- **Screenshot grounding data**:
######

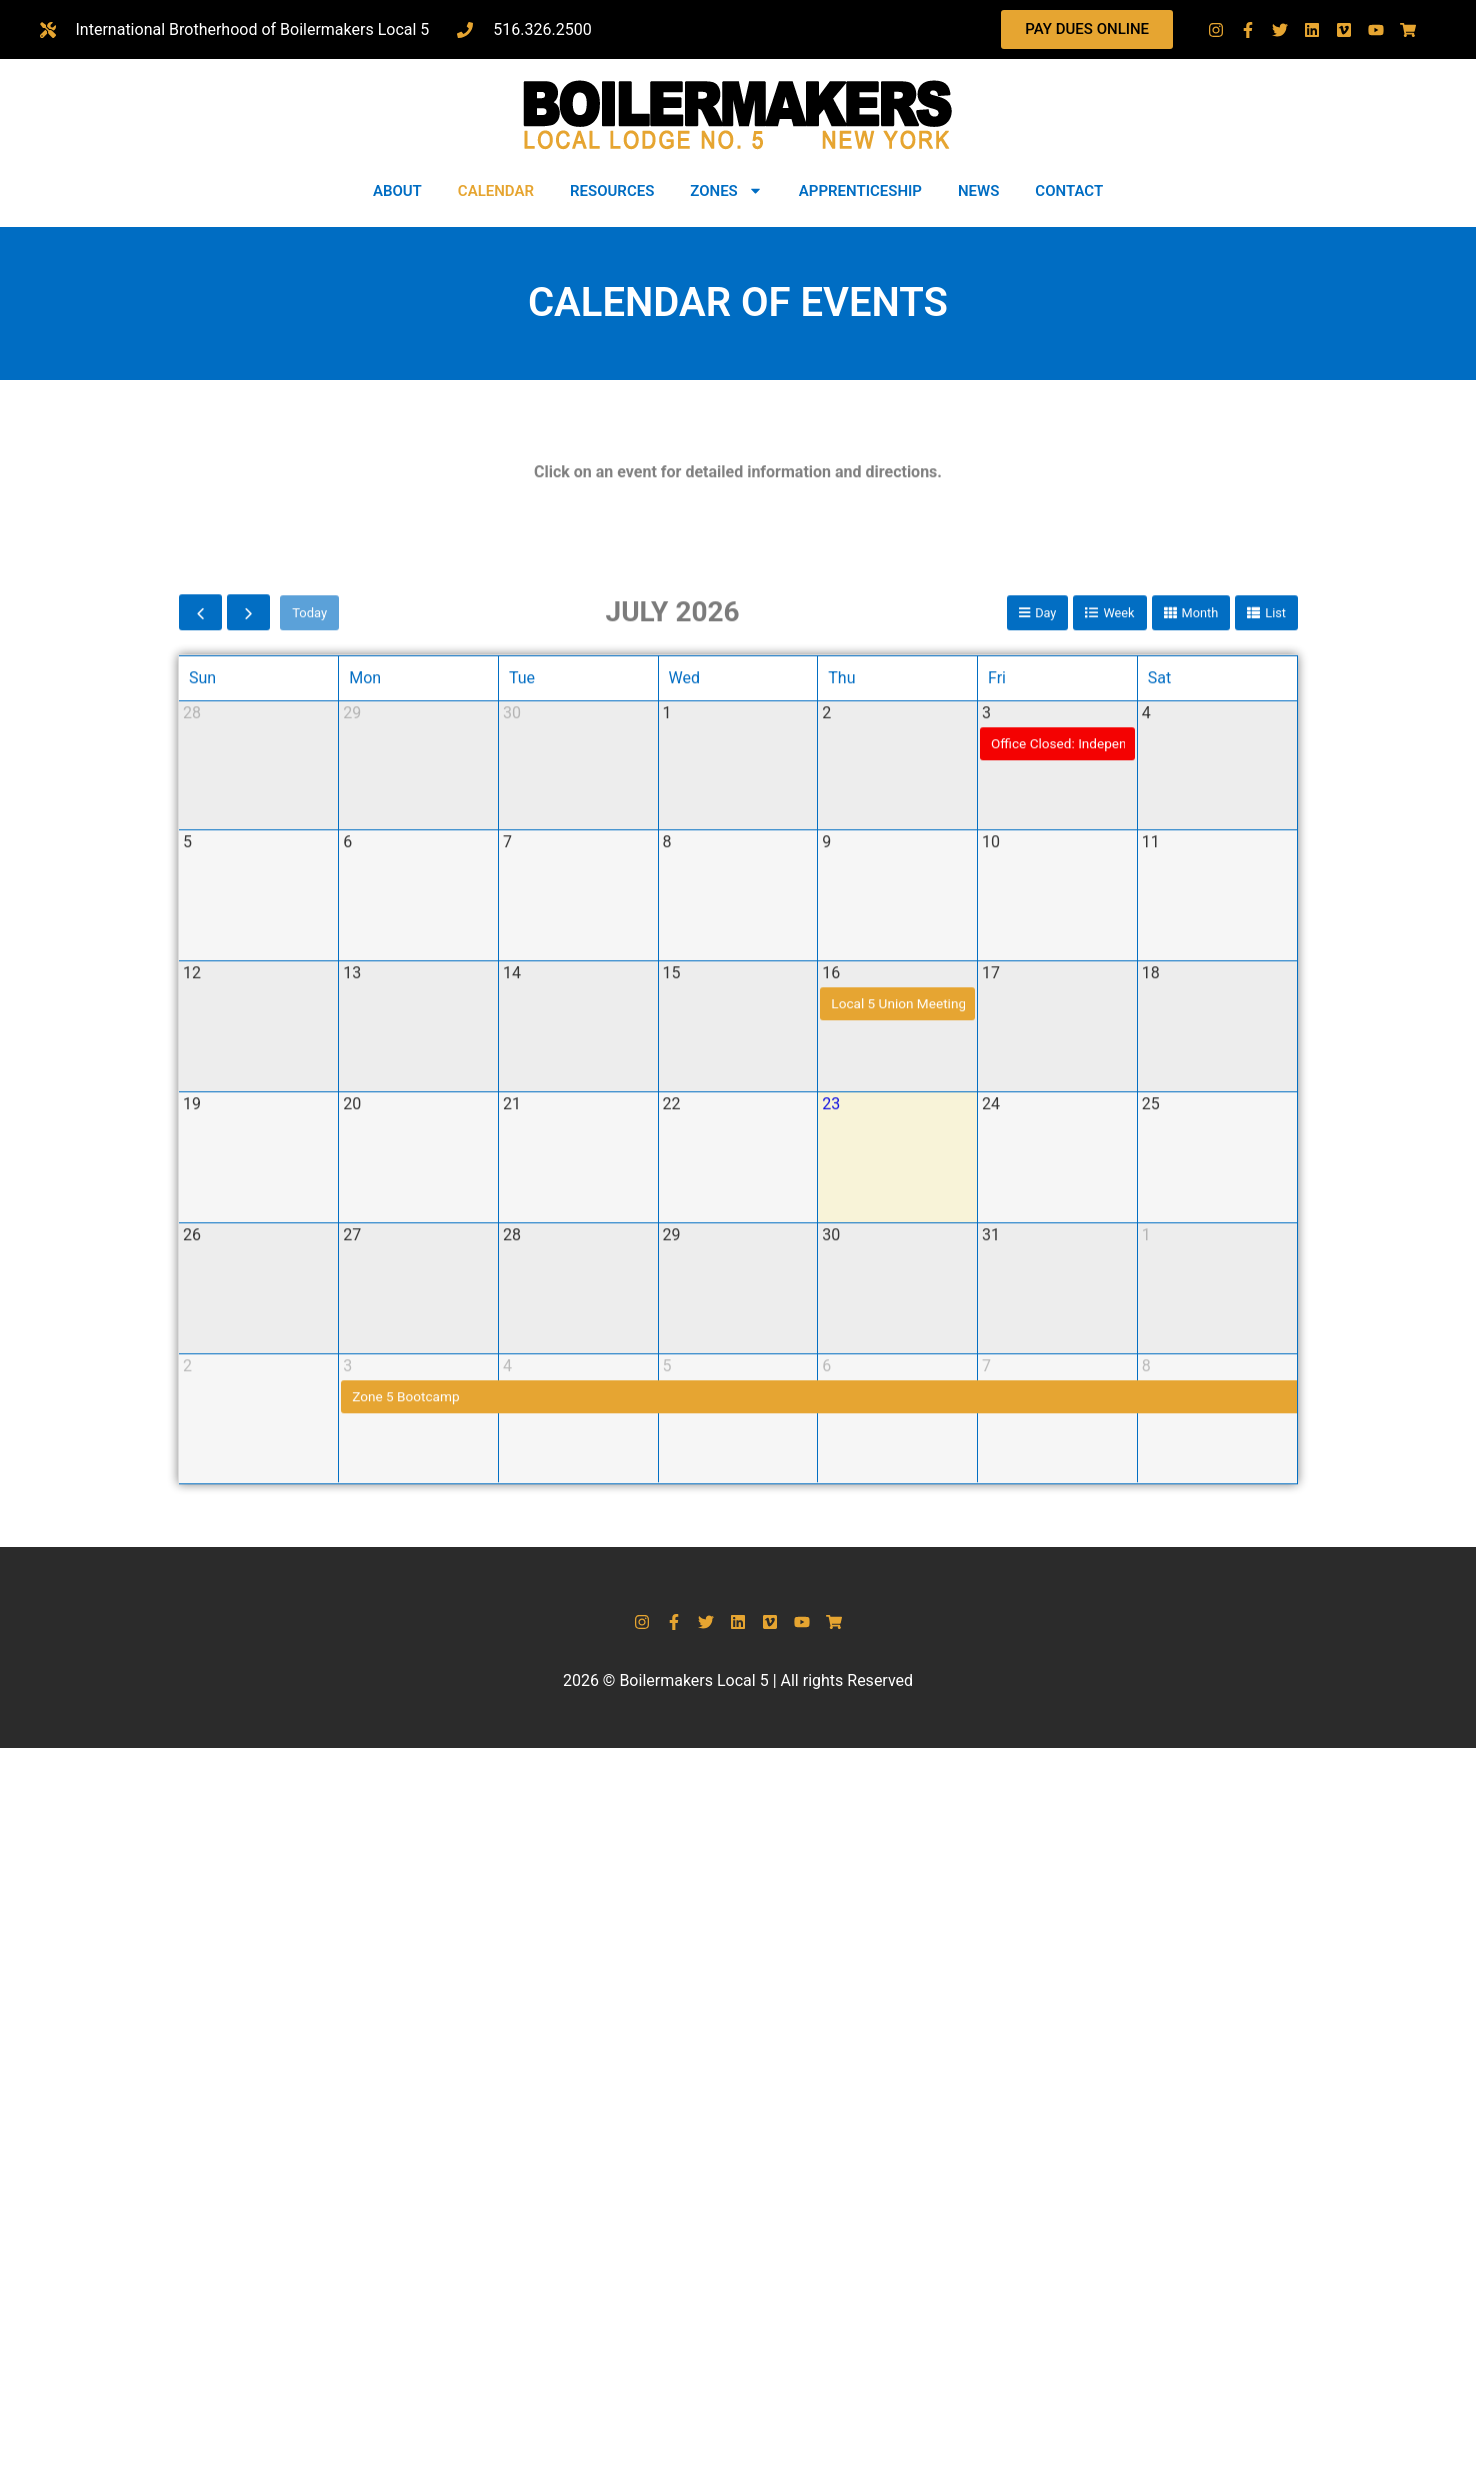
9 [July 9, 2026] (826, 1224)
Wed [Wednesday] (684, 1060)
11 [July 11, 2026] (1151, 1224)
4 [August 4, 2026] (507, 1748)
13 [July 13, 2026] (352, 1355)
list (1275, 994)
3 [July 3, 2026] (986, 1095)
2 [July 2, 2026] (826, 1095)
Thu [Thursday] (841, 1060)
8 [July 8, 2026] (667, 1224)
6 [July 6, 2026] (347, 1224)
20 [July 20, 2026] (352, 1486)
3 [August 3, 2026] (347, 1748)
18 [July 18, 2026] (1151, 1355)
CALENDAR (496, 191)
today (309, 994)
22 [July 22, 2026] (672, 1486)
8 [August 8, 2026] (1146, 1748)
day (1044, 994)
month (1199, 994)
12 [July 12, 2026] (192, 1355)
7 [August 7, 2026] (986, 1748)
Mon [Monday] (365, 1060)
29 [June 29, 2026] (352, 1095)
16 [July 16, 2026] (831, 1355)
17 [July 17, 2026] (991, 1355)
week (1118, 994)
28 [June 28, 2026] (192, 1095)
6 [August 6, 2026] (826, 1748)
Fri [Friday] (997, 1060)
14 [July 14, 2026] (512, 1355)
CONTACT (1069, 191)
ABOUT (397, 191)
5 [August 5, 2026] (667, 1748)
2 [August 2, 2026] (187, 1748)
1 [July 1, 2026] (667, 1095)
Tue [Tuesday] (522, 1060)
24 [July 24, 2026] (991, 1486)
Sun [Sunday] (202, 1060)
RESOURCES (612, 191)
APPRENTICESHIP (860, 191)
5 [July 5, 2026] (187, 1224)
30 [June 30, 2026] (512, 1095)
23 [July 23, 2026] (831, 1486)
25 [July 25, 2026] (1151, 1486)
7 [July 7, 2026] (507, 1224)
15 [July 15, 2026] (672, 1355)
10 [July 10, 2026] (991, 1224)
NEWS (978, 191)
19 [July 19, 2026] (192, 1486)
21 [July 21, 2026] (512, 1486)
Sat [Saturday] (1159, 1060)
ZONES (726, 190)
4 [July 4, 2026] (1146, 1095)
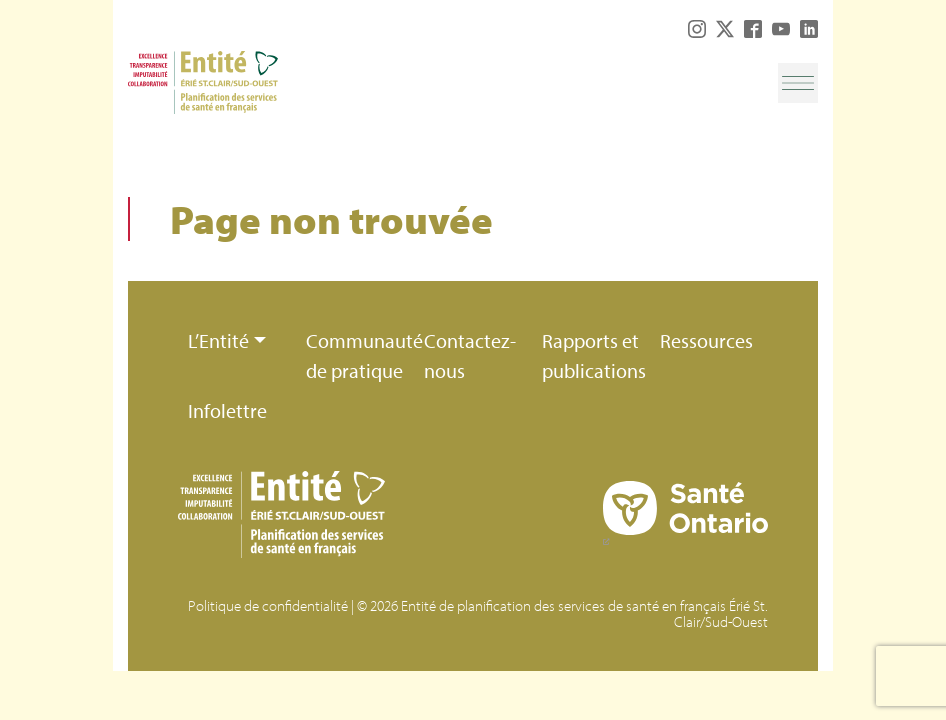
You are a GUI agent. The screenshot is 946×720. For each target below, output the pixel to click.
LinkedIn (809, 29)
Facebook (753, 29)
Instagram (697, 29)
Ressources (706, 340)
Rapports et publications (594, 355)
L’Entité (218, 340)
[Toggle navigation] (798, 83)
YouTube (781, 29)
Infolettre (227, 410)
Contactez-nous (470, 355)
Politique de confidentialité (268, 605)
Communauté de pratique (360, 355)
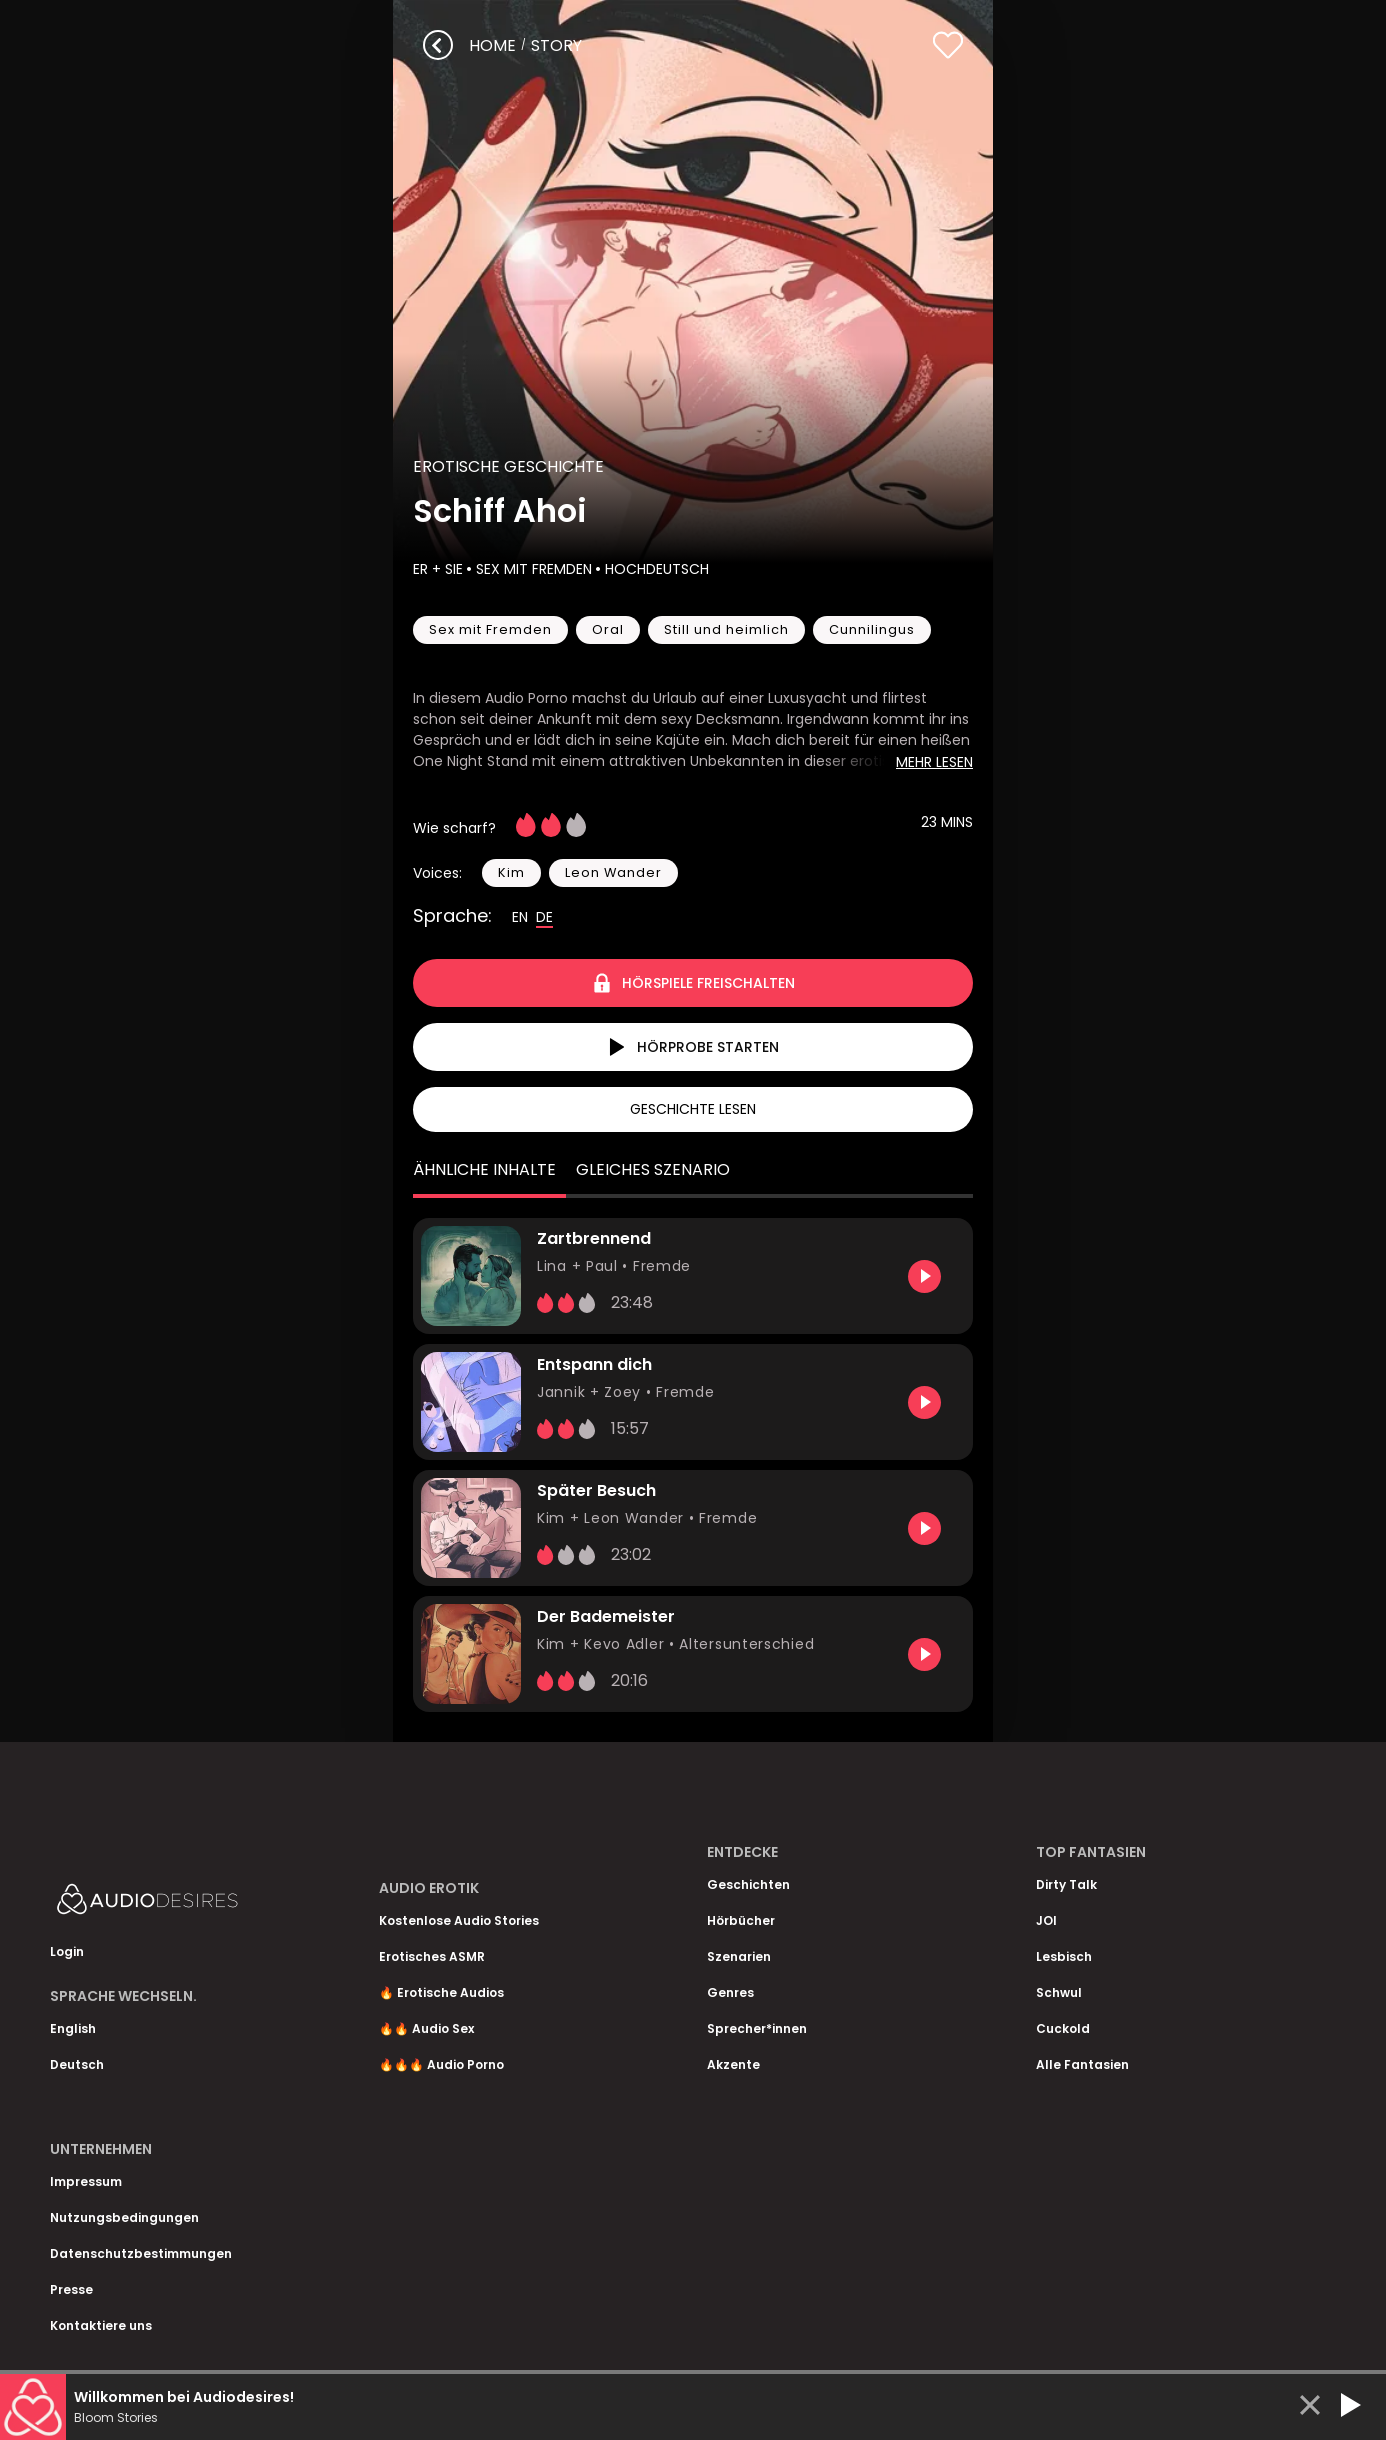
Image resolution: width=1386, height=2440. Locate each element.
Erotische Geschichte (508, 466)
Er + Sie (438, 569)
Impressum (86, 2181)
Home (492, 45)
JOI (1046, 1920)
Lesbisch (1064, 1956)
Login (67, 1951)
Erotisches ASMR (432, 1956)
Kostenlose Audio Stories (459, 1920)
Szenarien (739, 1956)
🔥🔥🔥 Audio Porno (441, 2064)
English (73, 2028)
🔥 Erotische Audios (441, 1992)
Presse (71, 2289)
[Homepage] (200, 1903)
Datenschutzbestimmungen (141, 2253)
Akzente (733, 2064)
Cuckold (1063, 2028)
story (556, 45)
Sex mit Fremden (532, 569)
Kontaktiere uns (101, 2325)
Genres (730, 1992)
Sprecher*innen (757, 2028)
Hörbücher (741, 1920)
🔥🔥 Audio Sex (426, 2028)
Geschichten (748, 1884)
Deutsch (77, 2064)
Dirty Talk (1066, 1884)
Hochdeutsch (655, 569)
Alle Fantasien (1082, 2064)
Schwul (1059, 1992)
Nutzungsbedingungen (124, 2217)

######

- **Task instructions**: Throughout the records, the word "August" shows up on certain lines. Report how many lines, with only the number.

- **Output of the exercise**: 7